= Lake Amon G. Carter =

Lake in Montague County, Texas, United States

Lake Amon G. Carter is situated 6 miles south of Bowie in Montague county, Texas, and is situated on Big Sandy Creek. Lake Amon G. Carter is technically two lakes in one. The original lake was built in 1956 and has a different type of habitat than the 500-acre extension constructed in 1985. In the thirty-year gap between the original lake and the expansion there became a habitat in the original lake that does not exist in the new expansion. The lake has a surface area of 1,848 acres and a maximum depth of 50 feet. The conservation pool elevation is 920 feet above sea level.

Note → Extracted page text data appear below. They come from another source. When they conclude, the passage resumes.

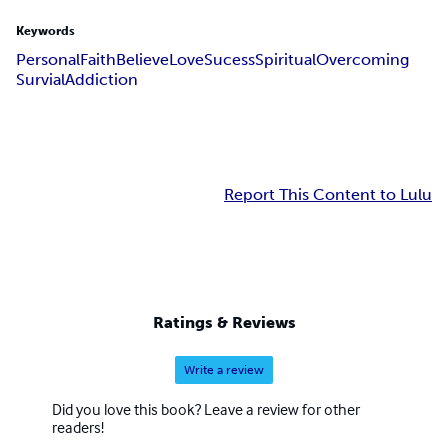
Keywords
Personal
Faith
Believe
Love
Sucess
Spiritual
Overcoming
Survial
Addiction
Report This Content to Lulu
Ratings & Reviews
Write a review
Did you love this book? Leave a review for other
readers!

The lake is about 30 minutes northwest of Fort Worth, Texas. The lake is smaller than some surrounding lakes in the area and around the Dallas Fort Worth metroplex. The size of this lake was expanded to help control the amount of flood water that would go down stream to several flood plains.

== History ==
The dam first started construction in 1955 and was named the Amon G. Carter lake because of the Fort Worth, philanthropist and businessman by the same name. This initial dam and lake were made to control the flow of water and stop flood output along the Big Sandy Creek. The dam was completed in August 1956. Only about 30 years later was there another impoundment to expand the lake. The lakes are connected by a twenty-foot tunnel. Lake Amon G. Carter is also used for some mining that are in the area.

== Wildlife ==
Lake Amon G. Carter holds several species of fish including Largemouth Bass, Catfish, Crappie, White Bass and Sunfish. The older section of the lake has rocky shorelines and cattail beds while the new lake has much standing timber and many weed beds along the shoreline. Lake Amon G. Carter is a popular site for bass fishing in the spring and fall. There is species of water willow, brushy pondweed and coontail that populate the lake.

The lake is stocked with fish species as "fingerlings" every year to maintain the amount of wildlife that are in the lake.

== Recreation ==
Lake Amon G. Carter is a lake that has several recreational uses such as, boating, fishing, skiing, and camping. The fishing in this lake is better than most Texas lakes as the lake is less turbid than most north Texas lakes.